** ABOUT THIS EXERCISE **
The whole listing should come back exactly as written, except for the pictures.
==*==
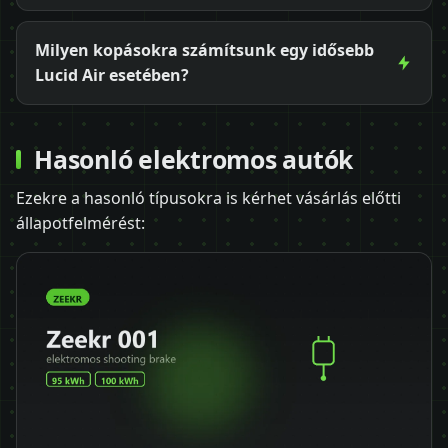
Milyen kopásokra számítsunk egy idősebb
Lucid Air esetében?
Hasonló elektromos autók
Ezekre a hasonló típusokra is kérhet vásárlás előtti
állapotfelmérést:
==*==
** SOLVED PROBLEM **
Milyen kopásokra számítsunk egy idősebb
Lucid Air esetében?
Hasonló elektromos autók
Ezekre a hasonló típusokra is kérhet vásárlás előtti
állapotfelmérést:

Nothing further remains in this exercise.